■ AIM OF THE TASK: Pictures are to be left out, and only the lines below starting at the one with "ПОДГОРНАЯ УЛИЦА" and ending at the one with "Technologies, Viessmann Group, Panasonic" are to be reproduced, each exactly, both ends included.

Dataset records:
----------

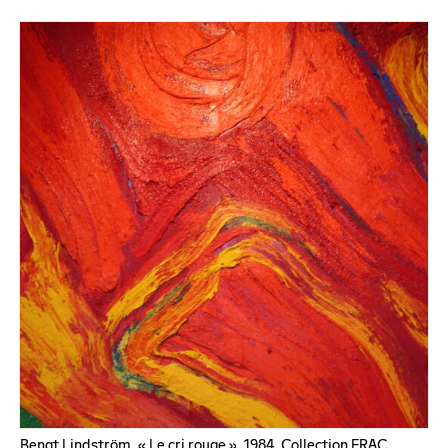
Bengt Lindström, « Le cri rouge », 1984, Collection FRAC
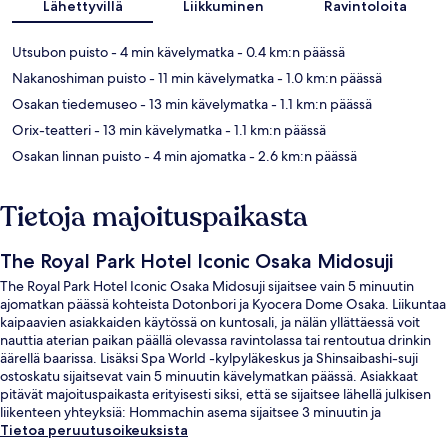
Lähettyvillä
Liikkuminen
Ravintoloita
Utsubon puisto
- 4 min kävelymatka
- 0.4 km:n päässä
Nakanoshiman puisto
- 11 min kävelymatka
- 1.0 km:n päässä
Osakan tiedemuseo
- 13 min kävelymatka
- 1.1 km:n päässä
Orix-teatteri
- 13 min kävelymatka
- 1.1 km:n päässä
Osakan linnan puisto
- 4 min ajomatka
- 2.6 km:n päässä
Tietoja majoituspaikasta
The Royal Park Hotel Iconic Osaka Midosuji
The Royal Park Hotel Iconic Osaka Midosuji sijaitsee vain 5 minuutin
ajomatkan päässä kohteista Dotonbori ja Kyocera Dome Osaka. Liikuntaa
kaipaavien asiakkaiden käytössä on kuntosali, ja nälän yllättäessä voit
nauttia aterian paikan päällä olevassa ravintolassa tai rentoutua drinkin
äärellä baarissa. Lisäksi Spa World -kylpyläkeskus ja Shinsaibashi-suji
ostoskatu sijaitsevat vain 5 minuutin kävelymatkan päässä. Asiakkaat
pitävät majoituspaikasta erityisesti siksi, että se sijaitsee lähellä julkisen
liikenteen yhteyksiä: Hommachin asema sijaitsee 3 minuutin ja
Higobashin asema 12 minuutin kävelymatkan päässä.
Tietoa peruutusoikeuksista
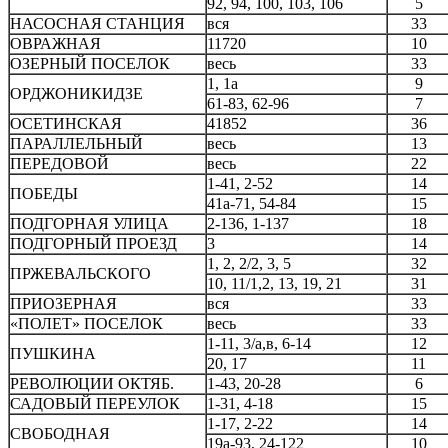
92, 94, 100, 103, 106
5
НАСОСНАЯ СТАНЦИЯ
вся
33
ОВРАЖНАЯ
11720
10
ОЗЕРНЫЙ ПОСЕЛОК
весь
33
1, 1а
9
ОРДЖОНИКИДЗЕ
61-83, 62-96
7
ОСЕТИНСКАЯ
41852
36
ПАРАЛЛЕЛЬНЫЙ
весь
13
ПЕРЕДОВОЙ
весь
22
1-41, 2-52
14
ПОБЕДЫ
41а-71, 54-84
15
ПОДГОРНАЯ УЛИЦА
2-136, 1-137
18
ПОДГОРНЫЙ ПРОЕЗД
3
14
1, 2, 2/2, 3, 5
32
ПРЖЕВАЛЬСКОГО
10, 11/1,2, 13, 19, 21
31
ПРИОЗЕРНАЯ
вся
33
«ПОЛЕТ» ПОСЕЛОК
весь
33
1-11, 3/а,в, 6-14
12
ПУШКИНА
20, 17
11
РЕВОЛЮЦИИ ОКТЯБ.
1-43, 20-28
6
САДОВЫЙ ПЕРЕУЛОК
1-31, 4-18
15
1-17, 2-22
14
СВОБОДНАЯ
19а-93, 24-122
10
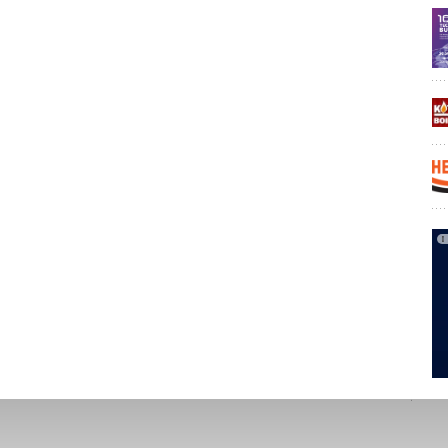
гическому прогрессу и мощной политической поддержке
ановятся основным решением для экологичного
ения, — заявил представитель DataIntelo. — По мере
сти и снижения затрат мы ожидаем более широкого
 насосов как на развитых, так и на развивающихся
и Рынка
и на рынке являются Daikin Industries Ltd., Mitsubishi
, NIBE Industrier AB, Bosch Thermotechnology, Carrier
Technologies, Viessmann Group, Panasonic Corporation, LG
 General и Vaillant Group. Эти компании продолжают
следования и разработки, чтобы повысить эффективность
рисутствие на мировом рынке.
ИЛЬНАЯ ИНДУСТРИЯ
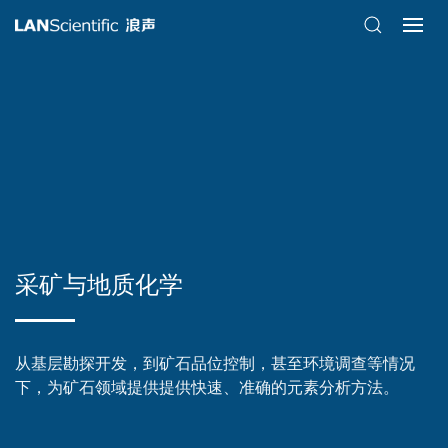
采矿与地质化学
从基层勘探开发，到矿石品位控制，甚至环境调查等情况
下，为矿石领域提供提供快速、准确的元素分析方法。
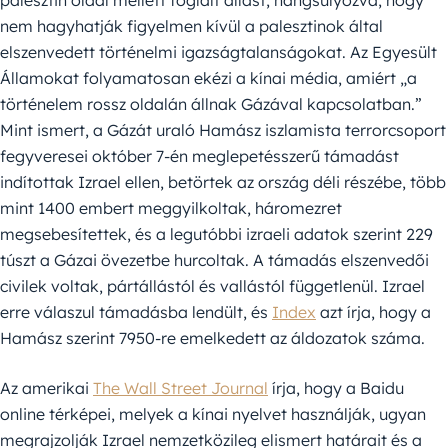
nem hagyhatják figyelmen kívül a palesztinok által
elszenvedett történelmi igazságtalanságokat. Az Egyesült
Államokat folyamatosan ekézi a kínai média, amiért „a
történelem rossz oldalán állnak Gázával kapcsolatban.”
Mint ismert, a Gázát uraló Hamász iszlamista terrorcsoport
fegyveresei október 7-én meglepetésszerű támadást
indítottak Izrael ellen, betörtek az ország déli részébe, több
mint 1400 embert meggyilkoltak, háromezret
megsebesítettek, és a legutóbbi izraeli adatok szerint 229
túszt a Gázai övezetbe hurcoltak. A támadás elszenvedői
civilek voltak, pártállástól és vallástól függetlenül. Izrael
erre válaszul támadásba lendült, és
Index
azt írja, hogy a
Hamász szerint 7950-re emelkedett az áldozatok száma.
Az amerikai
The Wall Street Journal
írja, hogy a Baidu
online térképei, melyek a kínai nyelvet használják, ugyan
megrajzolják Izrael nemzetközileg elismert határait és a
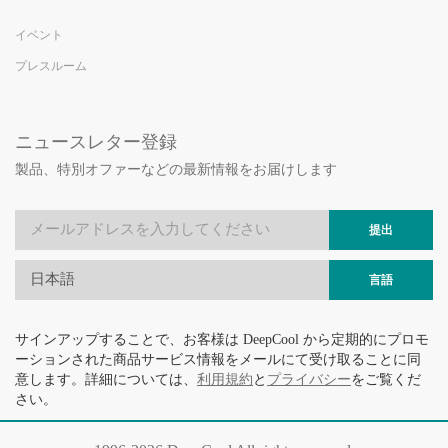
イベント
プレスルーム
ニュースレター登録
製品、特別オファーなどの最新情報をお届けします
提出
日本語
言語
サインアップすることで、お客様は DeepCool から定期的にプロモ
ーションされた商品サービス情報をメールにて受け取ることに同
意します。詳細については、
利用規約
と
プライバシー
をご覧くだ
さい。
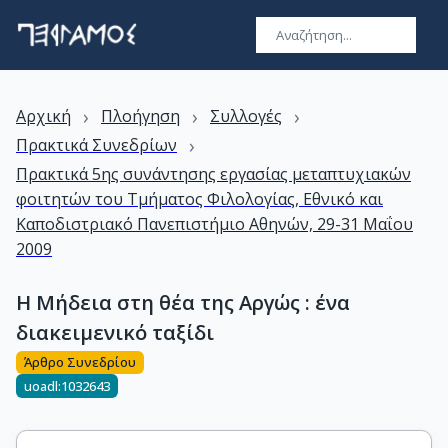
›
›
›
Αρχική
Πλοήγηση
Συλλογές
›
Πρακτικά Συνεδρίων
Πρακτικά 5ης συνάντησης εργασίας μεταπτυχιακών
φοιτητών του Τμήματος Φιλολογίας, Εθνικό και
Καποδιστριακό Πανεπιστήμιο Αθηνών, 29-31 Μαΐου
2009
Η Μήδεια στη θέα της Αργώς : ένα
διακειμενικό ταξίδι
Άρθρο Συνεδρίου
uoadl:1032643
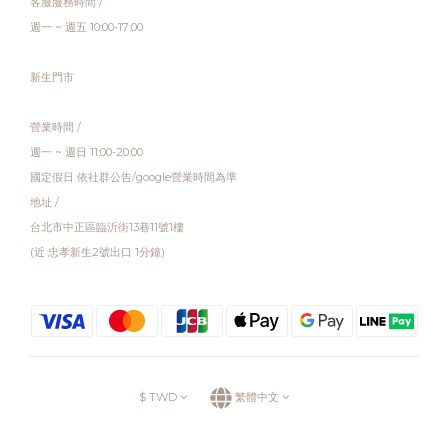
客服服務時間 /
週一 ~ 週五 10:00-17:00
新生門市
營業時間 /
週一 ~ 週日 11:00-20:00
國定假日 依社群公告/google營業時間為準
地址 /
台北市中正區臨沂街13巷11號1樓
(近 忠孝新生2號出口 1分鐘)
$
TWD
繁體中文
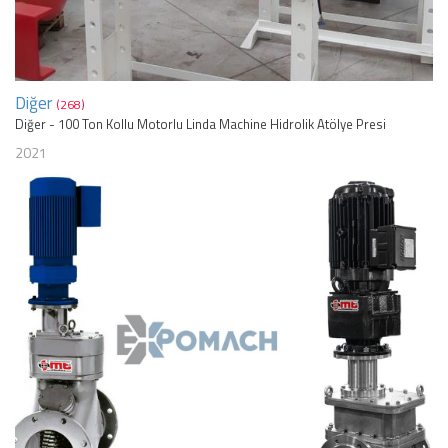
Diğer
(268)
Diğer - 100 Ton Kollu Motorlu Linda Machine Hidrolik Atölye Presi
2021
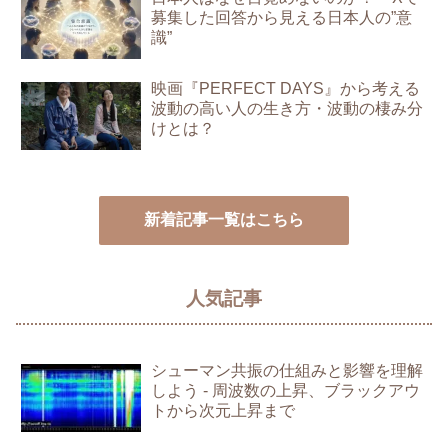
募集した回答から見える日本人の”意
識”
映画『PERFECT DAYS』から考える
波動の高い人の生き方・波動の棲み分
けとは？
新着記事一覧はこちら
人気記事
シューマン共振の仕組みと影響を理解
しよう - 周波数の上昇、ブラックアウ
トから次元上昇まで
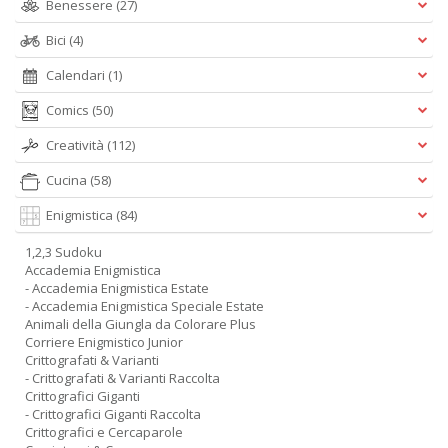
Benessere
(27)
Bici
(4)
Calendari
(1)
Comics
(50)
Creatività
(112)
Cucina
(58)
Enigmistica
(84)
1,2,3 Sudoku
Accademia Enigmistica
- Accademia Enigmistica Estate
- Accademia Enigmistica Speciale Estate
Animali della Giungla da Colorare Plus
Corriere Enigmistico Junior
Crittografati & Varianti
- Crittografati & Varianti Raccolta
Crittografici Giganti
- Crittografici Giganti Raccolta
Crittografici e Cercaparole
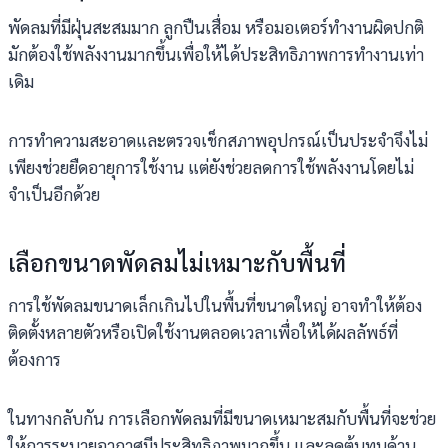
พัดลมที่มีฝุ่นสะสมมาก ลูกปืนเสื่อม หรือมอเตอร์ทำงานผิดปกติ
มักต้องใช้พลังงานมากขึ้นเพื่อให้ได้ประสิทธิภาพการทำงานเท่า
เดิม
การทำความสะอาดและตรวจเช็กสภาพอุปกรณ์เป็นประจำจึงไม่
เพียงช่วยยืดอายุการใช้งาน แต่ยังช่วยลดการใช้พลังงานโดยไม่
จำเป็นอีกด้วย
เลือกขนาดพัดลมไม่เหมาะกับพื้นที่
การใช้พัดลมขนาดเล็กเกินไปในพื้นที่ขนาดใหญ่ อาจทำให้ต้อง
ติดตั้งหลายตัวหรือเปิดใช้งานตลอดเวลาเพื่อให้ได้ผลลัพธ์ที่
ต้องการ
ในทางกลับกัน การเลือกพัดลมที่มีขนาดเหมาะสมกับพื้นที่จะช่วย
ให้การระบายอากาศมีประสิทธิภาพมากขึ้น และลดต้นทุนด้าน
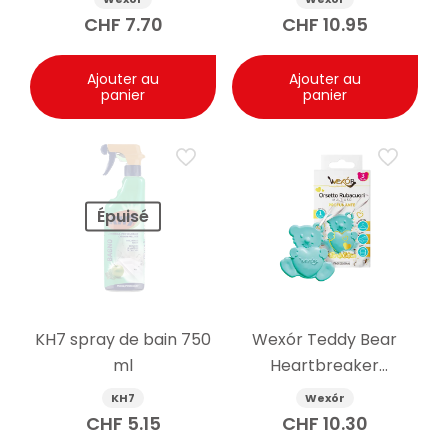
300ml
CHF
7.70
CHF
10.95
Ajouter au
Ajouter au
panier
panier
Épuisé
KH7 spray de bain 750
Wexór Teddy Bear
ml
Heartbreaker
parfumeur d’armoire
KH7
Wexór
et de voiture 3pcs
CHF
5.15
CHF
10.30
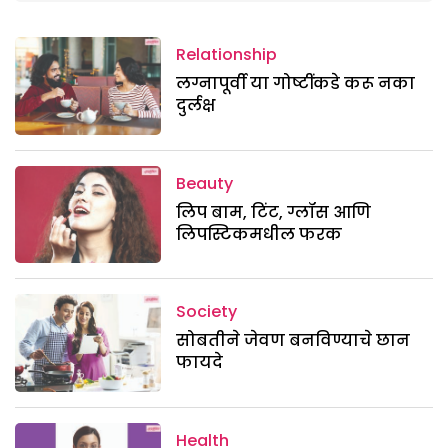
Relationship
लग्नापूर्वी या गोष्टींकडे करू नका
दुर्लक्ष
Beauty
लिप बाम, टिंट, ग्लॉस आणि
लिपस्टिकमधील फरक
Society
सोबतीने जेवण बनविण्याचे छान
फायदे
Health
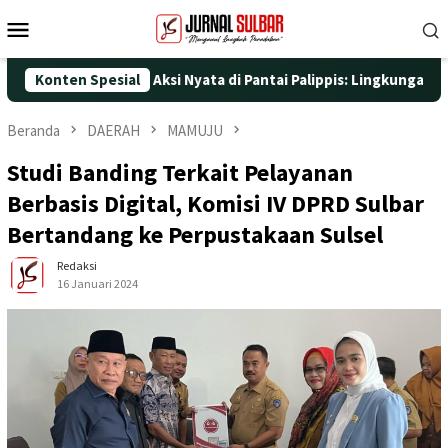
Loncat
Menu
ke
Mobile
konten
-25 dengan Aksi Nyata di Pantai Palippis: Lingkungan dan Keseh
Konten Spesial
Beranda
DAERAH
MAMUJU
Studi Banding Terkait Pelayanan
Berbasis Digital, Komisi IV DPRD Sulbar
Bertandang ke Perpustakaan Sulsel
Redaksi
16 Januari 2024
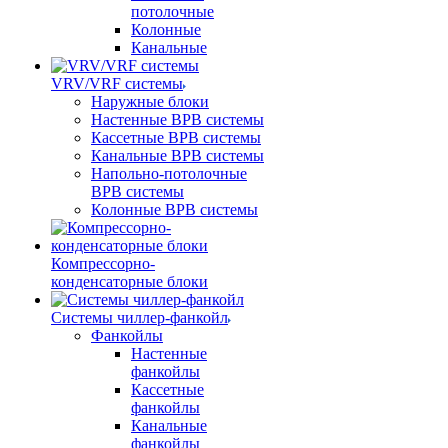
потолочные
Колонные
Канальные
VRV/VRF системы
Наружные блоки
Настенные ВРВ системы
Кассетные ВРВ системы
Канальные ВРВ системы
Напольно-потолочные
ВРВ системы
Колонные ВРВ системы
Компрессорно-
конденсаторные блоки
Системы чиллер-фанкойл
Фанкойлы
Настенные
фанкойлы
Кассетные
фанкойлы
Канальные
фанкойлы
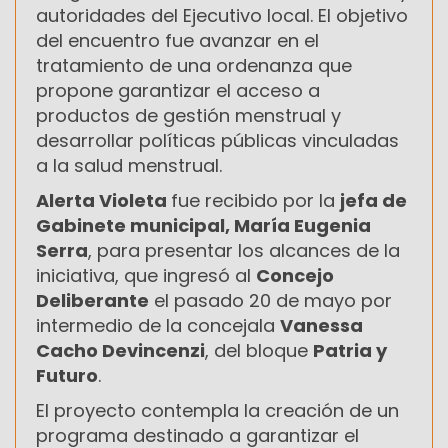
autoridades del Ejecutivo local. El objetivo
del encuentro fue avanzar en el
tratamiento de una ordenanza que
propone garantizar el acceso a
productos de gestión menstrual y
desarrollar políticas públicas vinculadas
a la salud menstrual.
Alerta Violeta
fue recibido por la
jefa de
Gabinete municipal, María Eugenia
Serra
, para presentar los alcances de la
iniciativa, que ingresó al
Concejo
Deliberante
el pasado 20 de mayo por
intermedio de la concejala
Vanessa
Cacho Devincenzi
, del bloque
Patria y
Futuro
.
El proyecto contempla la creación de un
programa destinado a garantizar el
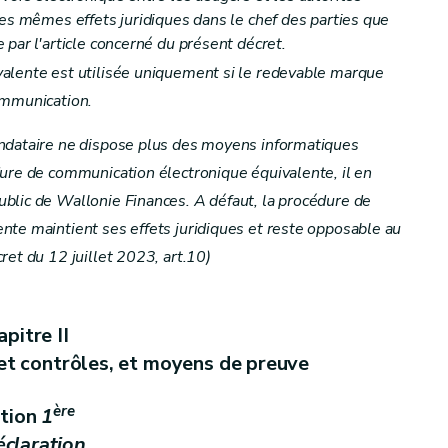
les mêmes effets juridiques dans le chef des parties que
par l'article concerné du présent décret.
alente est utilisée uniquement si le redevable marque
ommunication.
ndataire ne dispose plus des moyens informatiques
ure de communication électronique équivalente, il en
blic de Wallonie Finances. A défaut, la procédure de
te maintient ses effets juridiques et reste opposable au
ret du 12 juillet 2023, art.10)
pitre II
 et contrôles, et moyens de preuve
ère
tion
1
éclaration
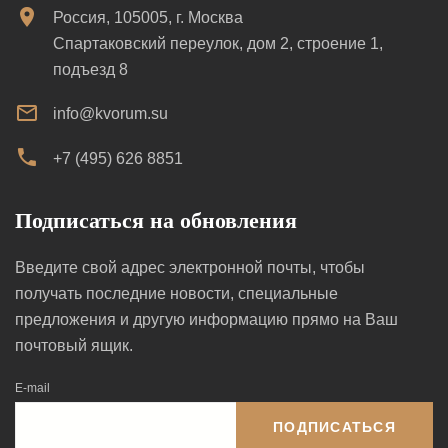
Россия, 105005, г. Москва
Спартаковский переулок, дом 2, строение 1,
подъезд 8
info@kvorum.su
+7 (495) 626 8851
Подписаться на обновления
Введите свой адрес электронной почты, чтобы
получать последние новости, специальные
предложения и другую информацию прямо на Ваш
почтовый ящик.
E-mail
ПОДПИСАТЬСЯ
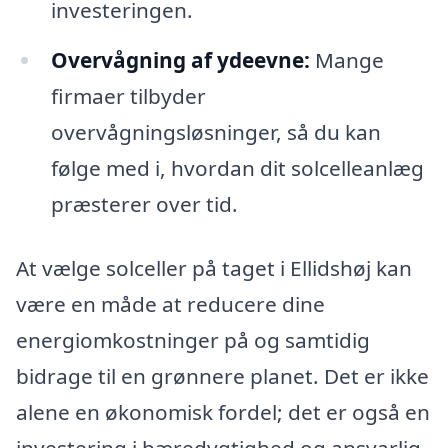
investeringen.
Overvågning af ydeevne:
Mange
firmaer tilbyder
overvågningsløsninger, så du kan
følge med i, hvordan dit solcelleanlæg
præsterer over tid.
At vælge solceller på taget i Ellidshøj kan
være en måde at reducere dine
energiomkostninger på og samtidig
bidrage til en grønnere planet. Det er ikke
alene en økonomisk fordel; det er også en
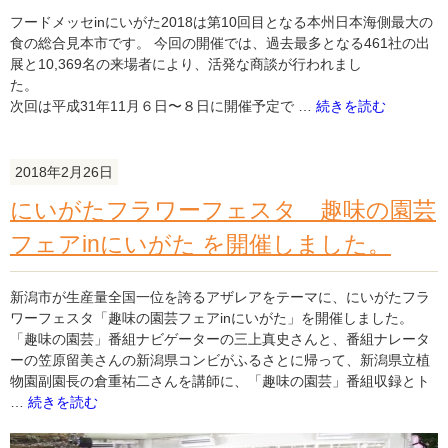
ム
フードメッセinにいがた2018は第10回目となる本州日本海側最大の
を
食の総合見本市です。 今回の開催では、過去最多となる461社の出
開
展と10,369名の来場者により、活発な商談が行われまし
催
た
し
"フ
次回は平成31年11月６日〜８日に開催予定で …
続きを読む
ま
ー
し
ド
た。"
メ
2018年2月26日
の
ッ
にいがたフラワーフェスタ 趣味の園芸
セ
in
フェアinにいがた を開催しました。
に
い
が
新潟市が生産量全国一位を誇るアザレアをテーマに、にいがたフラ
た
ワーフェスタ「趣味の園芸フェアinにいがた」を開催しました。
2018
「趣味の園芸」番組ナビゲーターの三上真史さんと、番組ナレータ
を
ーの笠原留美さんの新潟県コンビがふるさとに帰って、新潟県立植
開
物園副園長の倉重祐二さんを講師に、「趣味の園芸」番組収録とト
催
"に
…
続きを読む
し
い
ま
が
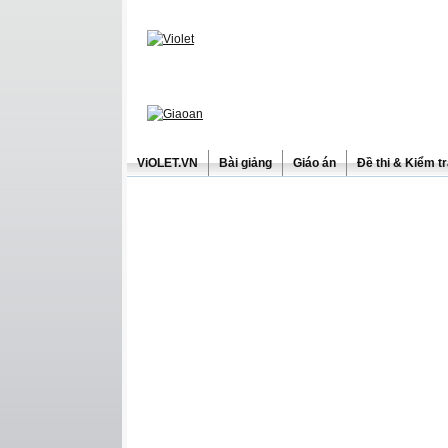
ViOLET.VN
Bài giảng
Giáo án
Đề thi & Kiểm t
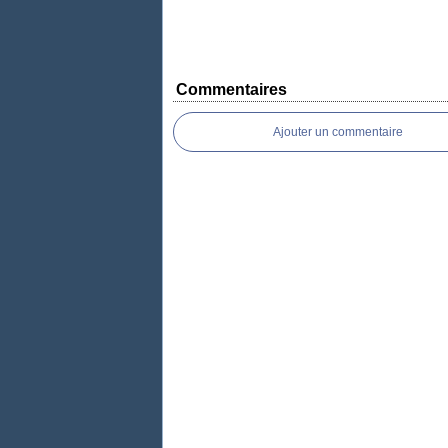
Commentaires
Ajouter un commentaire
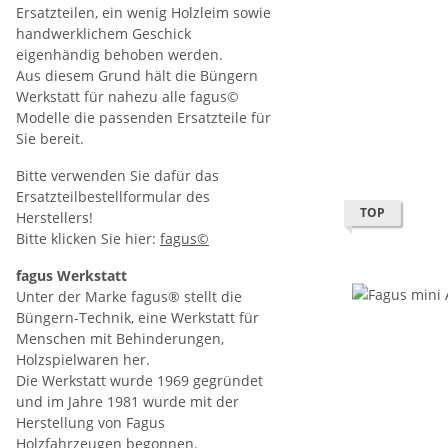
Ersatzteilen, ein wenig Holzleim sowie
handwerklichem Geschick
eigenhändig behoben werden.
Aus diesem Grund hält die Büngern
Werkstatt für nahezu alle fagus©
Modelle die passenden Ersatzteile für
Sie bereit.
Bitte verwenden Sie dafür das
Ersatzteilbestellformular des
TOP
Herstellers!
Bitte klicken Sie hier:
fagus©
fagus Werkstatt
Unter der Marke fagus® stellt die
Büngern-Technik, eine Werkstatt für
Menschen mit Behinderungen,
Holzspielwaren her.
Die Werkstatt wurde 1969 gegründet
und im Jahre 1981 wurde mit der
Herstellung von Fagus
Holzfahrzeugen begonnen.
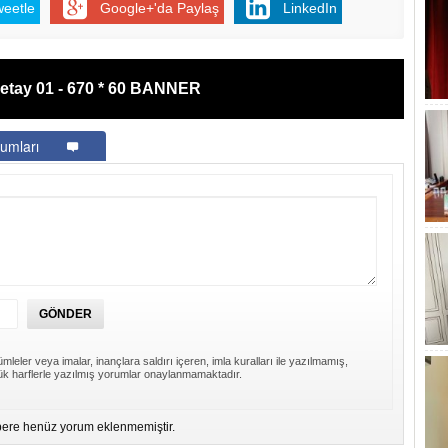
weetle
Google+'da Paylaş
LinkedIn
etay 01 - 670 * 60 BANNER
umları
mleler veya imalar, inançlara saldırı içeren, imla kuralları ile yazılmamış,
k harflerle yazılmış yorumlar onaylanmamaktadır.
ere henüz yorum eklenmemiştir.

----------

■ EXERCISE RESPONSE:
ПОДГОРНАЯ УЛИЦА
2-136, 1-137
18
ПОДГОРНЫЙ ПРОЕЗД
3
14
1, 2, 2/2, 3, 5
32
ПРЖЕВАЛЬСКОГО
10, 11/1,2, 13, 19, 21
31
ПРИОЗЕРНАЯ
вся
33
«ПОЛЕТ» ПОСЕЛОК
весь
33
1-11, 3/а,в, 6-14
12
ПУШКИНА
20, 17
11
РЕВОЛЮЦИИ ОКТЯБ.
1-43, 20-28
6
САДОВЫЙ ПЕРЕУЛОК
1-31, 4-18
15
1-17, 2-22
14
СВОБОДНАЯ
19а-93, 24-122
10
гическому прогрессу и мощной политической поддержке
ановятся основным решением для экологичного
ения, — заявил представитель DataIntelo. — По мере
сти и снижения затрат мы ожидаем более широкого
 насосов как на развитых, так и на развивающихся
и Рынка
и на рынке являются Daikin Industries Ltd., Mitsubishi
, NIBE Industrier AB, Bosch Thermotechnology, Carrier
Technologies, Viessmann Group, Panasonic Corporation, LG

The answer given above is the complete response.